Rapid diagnostic imaging and pathologic evaluation of surgical tissue using video rate structured illumination microscopy (VR-SIM) (Conference Presentation)

Currently available pathology techniques for obtaining a rapid tissue diagnosis, or for determining the adequacy of specimens intended for downstream analysis, are too slow, labor-intensive, and destructive for point-of-care (POC) applications. We previously demonstrated video-rate structured illumination microscopy (VR-SIM) for accurate, high-throughput, non-destructive diagnostic imaging of fluorescently-stained prostate biopsies in seconds per biopsy, with an area under the ROC curve of 0.82-0.88 after pathologist review.

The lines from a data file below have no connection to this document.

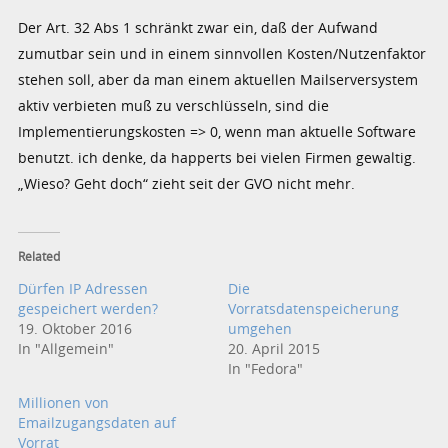
Der Art. 32 Abs 1 schränkt zwar ein, daß der Aufwand
zumutbar sein und in einem sinnvollen Kosten/Nutzenfaktor
stehen soll, aber da man einem aktuellen Mailserversystem
aktiv verbieten muß zu verschlüsseln, sind die
Implementierungskosten => 0, wenn man aktuelle Software
benutzt. ich denke, da happerts bei vielen Firmen gewaltig.
„Wieso? Geht doch“ zieht seit der GVO nicht mehr.
Related
Dürfen IP Adressen
Die
gespeichert werden?
Vorratsdatenspeicherung
19. Oktober 2016
umgehen
In "Allgemein"
20. April 2015
In "Fedora"
Millionen von
Emailzugangsdaten auf
Vorrat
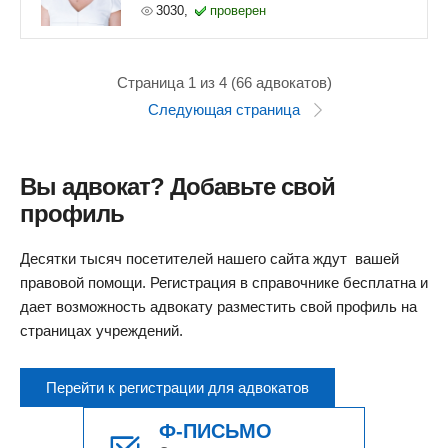
3030,
проверен
Страница 1 из 4 (66 адвокатов)
Следующая страница
Вы адвокат? Добавьте свой
профиль
Десятки тысяч посетителей нашего сайта ждут вашей
правовой помощи. Регистрация в справочнике бесплатна и
дает возможность адвокату разместить свой профиль на
страницах учреждений.
Перейти к регистрации для адвокатов
Ф-ПИСЬМО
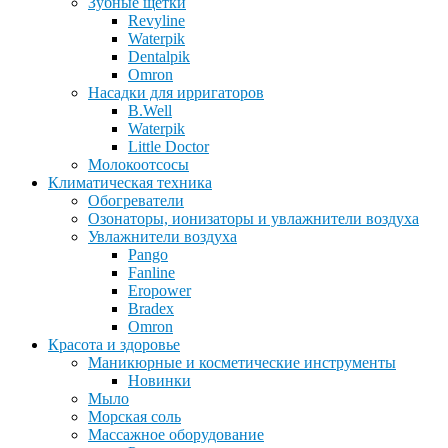
Зубные щетки
Revyline
Waterpik
Dentalpik
Omron
Насадки для ирригаторов
B.Well
Waterpik
Little Doctor
Молокоотсосы
Климатическая техника
Обогреватели
Озонаторы, ионизаторы и увлажнители воздуха
Увлажнители воздуха
Pango
Fanline
Eropower
Bradex
Omron
Красота и здоровье
Маникюрные и косметические инструменты
Новинки
Мыло
Морская соль
Массажное оборудование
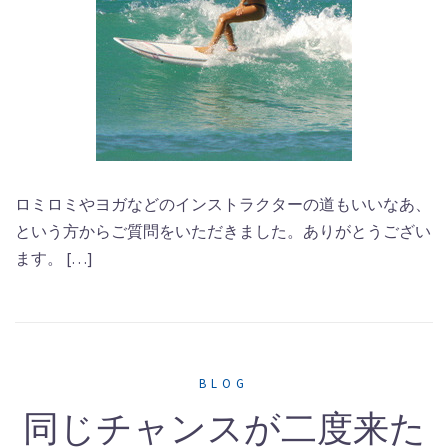
ロミロミやヨガなどのインストラクターの道もいいなあ、
という方からご質問をいただきました。ありがとうござい
ます。 […]
BLOG
同じチャンスが二度来た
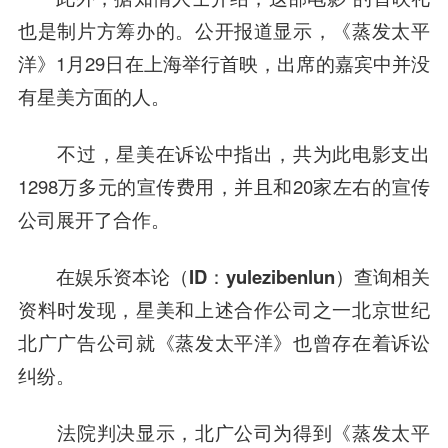
也是制片方筹办的。公开报道显示，《蒸发太平
洋》1月29日在上海举行首映，出席的嘉宾中并没
有星美方面的人。
不过，星美在诉讼中指出，共为此电影支出
1298万多元的宣传费用，并且和20家左右的宣传
公司展开了合作。
在
娱乐资本论（ID：yulezibenlun）
查询相关
资料时发现，星美和上述合作公司之一北京世纪
北广广告公司就《蒸发太平洋》也曾存在着诉讼
纠纷。
法院判决显示，北广公司为得到《蒸发太平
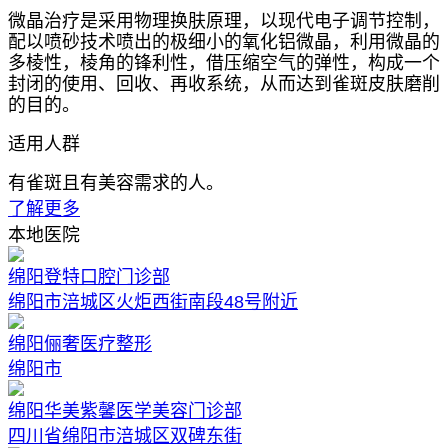
微晶治疗是采用物理换肤原理，以现代电子调节控制，
配以喷砂技术喷出的极细小的氧化铝微晶，利用微晶的
多棱性，棱角的锋利性，借压缩空气的弹性，构成一个
封闭的使用、回收、再收系统，从而达到雀斑皮肤磨削
的目的。
适用人群
有雀斑且有美容需求的人。
了解更多
本地医院
绵阳登特口腔门诊部
绵阳市涪城区火炬西街南段48号附近
绵阳俪奢医疗整形
绵阳市
绵阳华美紫馨医学美容门诊部
四川省绵阳市涪城区双碑东街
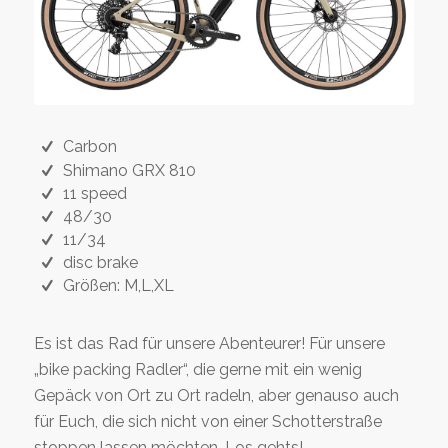
Carbon
Shimano GRX 810
11 speed
48/30
11/34
disc brake
Größen: M,L,XL
Es ist das Rad für unsere Abenteurer! Für unsere
„bike packing Radler“, die gerne mit ein wenig
Gepäck von Ort zu Ort radeln, aber genauso auch
für Euch, die sich nicht von einer Schotterstraße
stoppen lassen möchten. Los gehts!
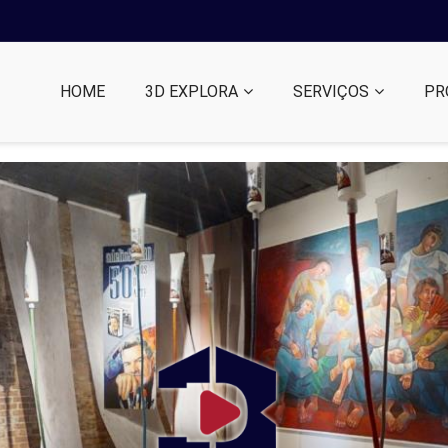
HOME
3D EXPLORA
SERVIÇOS
PR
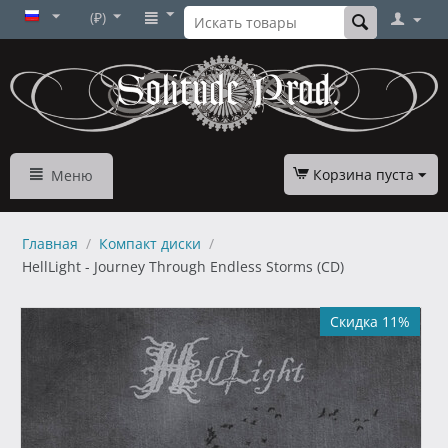
(₽)
Корзина пуста
Меню
Главная
/
Компакт диски
/
HellLight - Journey Through Endless Storms (CD)
Скидка 11%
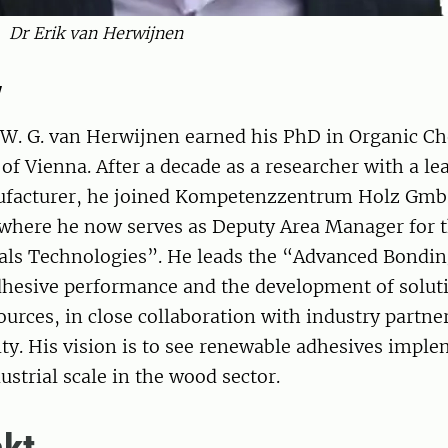
Dr Erik van Herwijnen
y
 W. G. van Herwijnen earned his PhD in Organic C
 of Vienna. After a decade as a researcher with a le
ufacturer, he joined Kompetenzzentrum Holz Gm
, where he now serves as Deputy Area Manager for 
ls Technologies”. He leads the “Advanced Bondi
dhesive performance and the development of solut
urces, in close collaboration with industry partne
ty. His vision is to see renewable adhesives impl
ustrial scale in the wood sector.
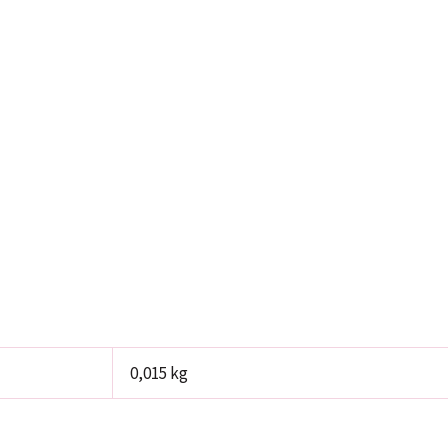
0,015 kg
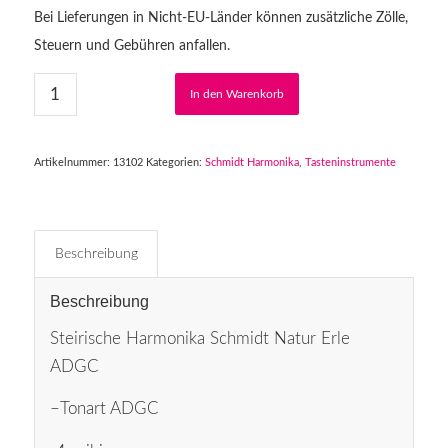
Bei Lieferungen in Nicht-EU-Länder können zusätzliche Zölle,
Steuern und Gebühren anfallen.
In den Warenkorb
Artikelnummer:
13102
Kategorien:
Schmidt Harmonika
,
Tasteninstrumente
Beschreibung
Beschreibung
Steirische Harmonika Schmidt Natur Erle
ADGC
–Tonart ADGC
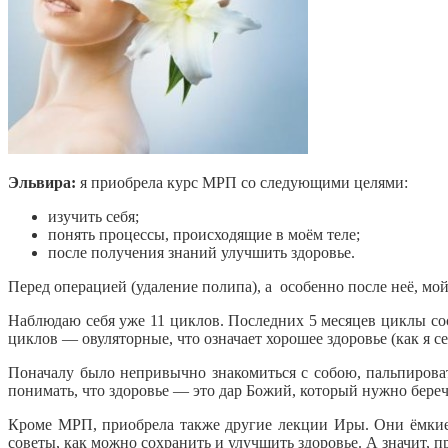
Эльвира:
я приобрела курс МРП со следующими целями:
изучить себя;
понять процессы, происходящие в моём теле;
после получения знаний улучшить здоровье.
Перед операцией (удаление полипа), а особенно после неё, мой
Наблюдаю себя уже 11 циклов. Последних 5 месяцев циклы сос
циклов — овуляторные, что означает хорошее здоровье (как я се
Поначалу было непривычно знакомиться с собою, пальпироват
понимать, что здоровье — это дар Божий, который нужно беречь
Кроме МРП, приобрела также другие лекции Иры. Они ёмкие 
советы, как можно сохранить и улучшить здоровье. А значит, 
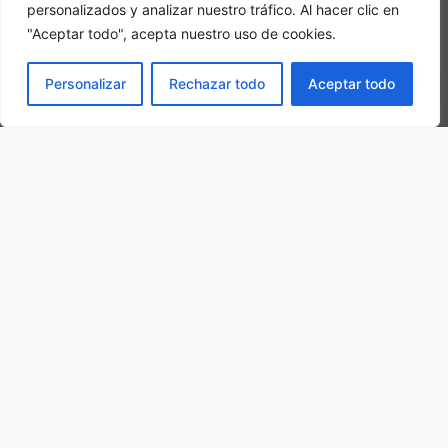
personalizados y analizar nuestro tráfico. Al hacer clic en
"Aceptar todo", acepta nuestro uso de cookies.
Camera tripla
PRENOTA
Personalizar
Rechazar todo
Aceptar todo
In una camera tripla, 3 adulti alloggiano nella stessa stanza
La nostra ubicazione
Via G. Peresson, 70, 33022 Arta Terme UD, Italy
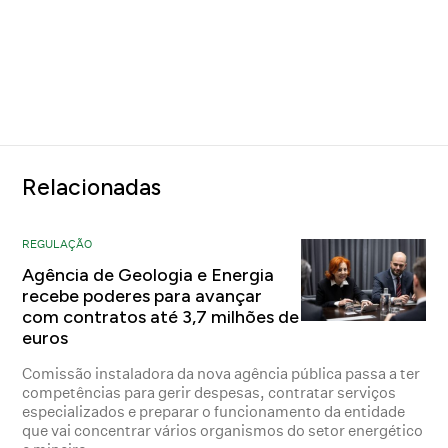
Relacionadas
REGULAÇÃO
Agência de Geologia e Energia
recebe poderes para avançar
com contratos até 3,7 milhões de
euros
Comissão instaladora da nova agência pública passa a ter
competências para gerir despesas, contratar serviços
especializados e preparar o funcionamento da entidade
que vai concentrar vários organismos do setor energético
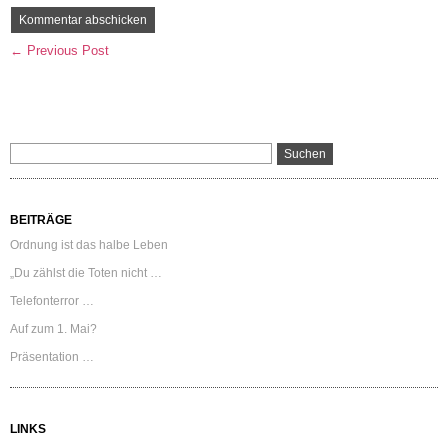
← Previous Post
BEITRÄGE
Ordnung ist das halbe Leben
„Du zählst die Toten nicht …
Telefonterror …
Auf zum 1. Mai?
Präsentation …
LINKS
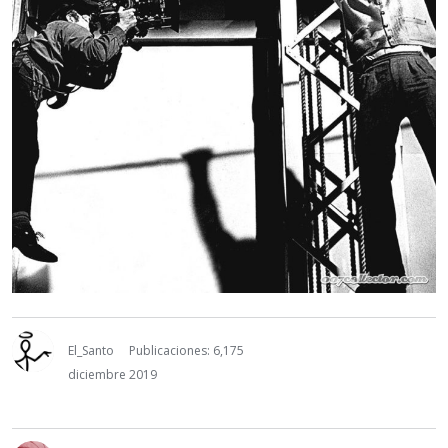
El_Santo
Publicaciones: 6,175
diciembre 2019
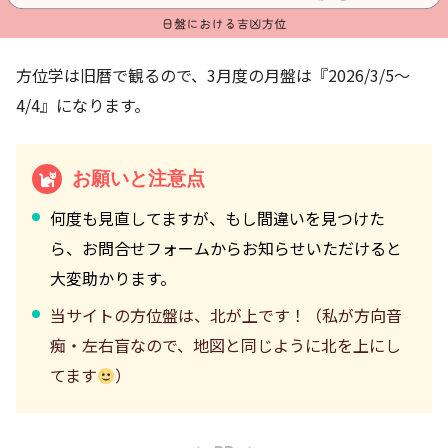
方位学は旧暦で観るので、3月度の月盤は『2026/3/5～
4/4』になります。
お願いと注意点
何度も見直してますが、もし間違いを見つけた
ら、お問合せフォームからお知らせいただけると
大変助かります。
当サイトの方位盤は、北が上です！（私が方向音
痴・左右盲なので、地図と同じように北を上にし
てます
）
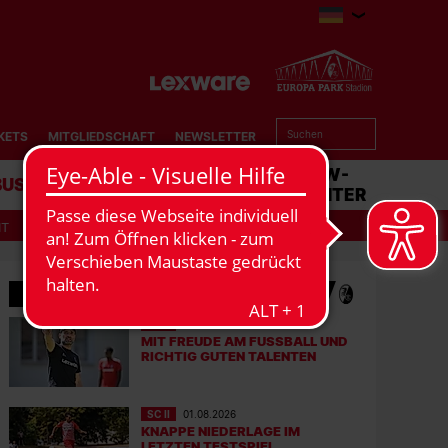
KETS
MITGLIEDSCHAFT
NEWSLETTER
BUSINESS
STADION
MATCHCENTER
IT
MEHR NEWS
SC II
05.08.2026
MIT FREUDE AM FUSSBALL UND R
ICHTIG GUTEN TALENTEN
SC II
01.08.2026
KNAPPE NIEDERLAGE IM
LETZTEN TESTSPIEL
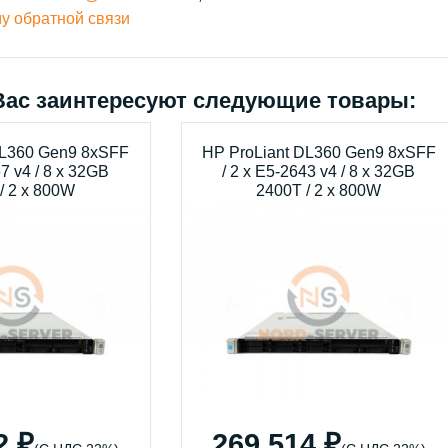
у обратной связи
Вас заинтересуют следующие товары:
DL360 Gen9 8xSFF
HP ProLiant DL360 Gen9 8xSFF
67 v4 / 8 x 32GB
/ 2 x E5-2643 v4 / 8 x 32GB
/ 2 x 800W
2400T / 2 x 800W
2 ₽
269 514 ₽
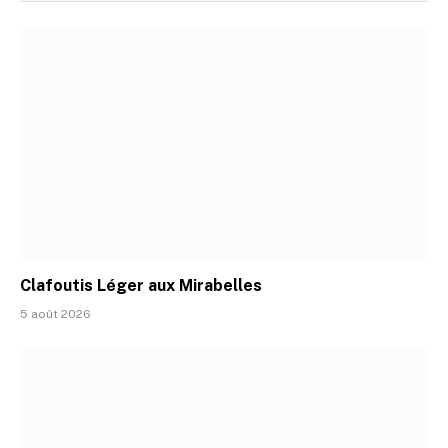
Clafoutis Léger aux Mirabelles
5 août 2026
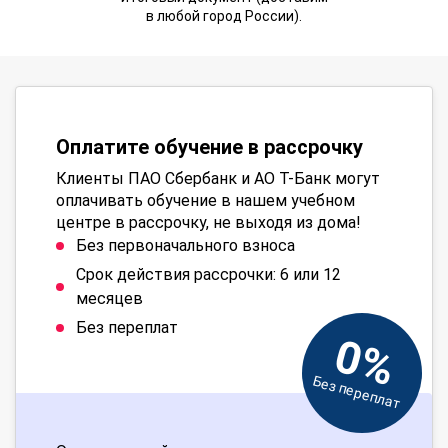
в любой город России).
Оплатите обучение в рассрочку
Клиенты ПАО Сбербанк и АО Т-Банк могут
оплачивать обучение в нашем учебном
центре в рассрочку, не выходя из дома!
Без первоначального взноса
Срок действия рассрочки: 6 или 12
месяцев
Без переплат
0%
Без переплат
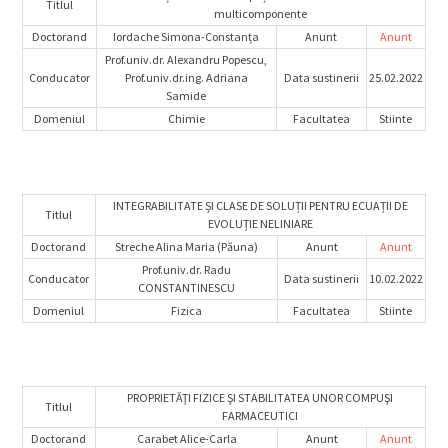
Titlul
multicomponente
Doctorand
Iordache Simona-Constanța
Anunt
Anunt
Prof.univ.dr. Alexandru Popescu,
Conducator
Prof.univ.dr.ing. Adriana
Data sustinerii
25.02.2022
Samide
Domeniul
Chimie
Facultatea
Stiinte
INTEGRABILITATE ȘI CLASE DE SOLUȚII PENTRU ECUAȚII DE
Titlul
EVOLUȚIE NELINIARE
Doctorand
Streche Alina Maria (Păuna)
Anunt
Anunt
Prof.univ.dr. Radu
Conducator
Data sustinerii
10.02.2022
CONSTANTINESCU
Domeniul
Fizica
Facultatea
Stiinte
PROPRIETĂŢI FIZICE ŞI STABILITATEA UNOR COMPUŞI
Titlul
FARMACEUTICI
Doctorand
Carabet Alice-Carla
Anunt
Anunt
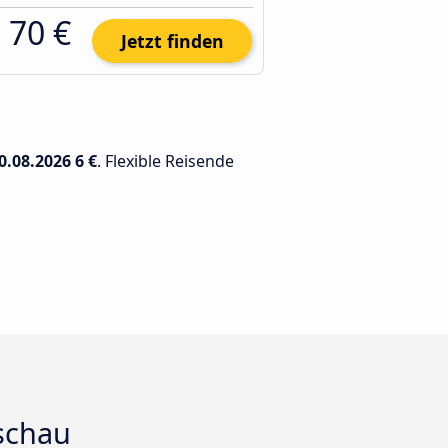
70 €
Jetzt finden
0.08.2026
6 €
. Flexible Reisende
rschau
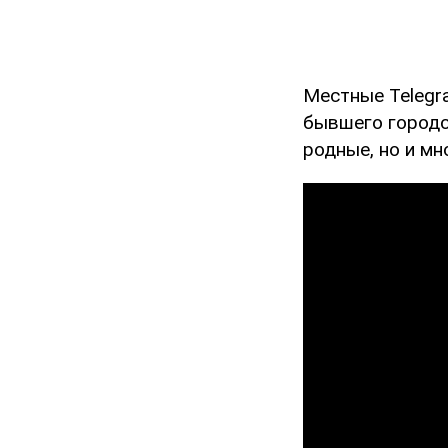
Местные Telegr
бывшего городск
родные, но и мн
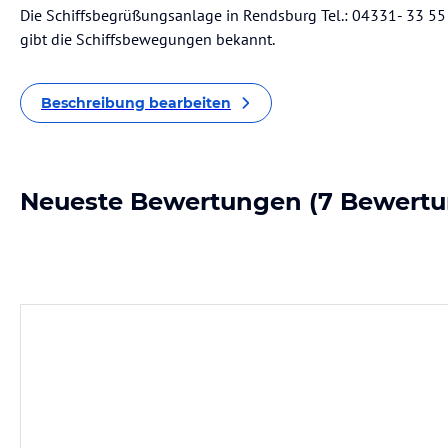
Die Schiffsbegrüßungsanlage in Rendsburg Tel.: 04331- 33 55
gibt die Schiffsbewegungen bekannt.
Beschreibung bearbeiten
Neueste Bewertungen
(7 Bewertu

In addition, we have demonstrated that it is feasible to use VR-SIM to routinely image very large gross pathology specimens, such as entire prostate resection surfaces, in relatively short timeframes at subcellular resolution. However, our prior work has focused on applications in prostate cancer; the utility in other organ sites has not been explored. Here we extended our technology to varying size kidney, liver, and lung biopsies. We conducted a validation study of VR-SIM against histopathology on a variety of human tissues, including both small biopsies and large slices of tissue. We conducted a blinded study in which the study pathologist accurately identified the organs based on VR-SIM images alone. The results were then used to create a clinical atlas between VR-SIM and H and E images for the different tissues of interest. This clinical atlas will be used to aid in pathologist interpretation in future POC clinical applications of VR-SIM in kidney, liver, and lung. Such applications could include on-site identification of the presence of kidney glomeruli for to ensure successful downstream IHC analysis, or determination of the adequacy of lung cancer biopsies for genomic analysis.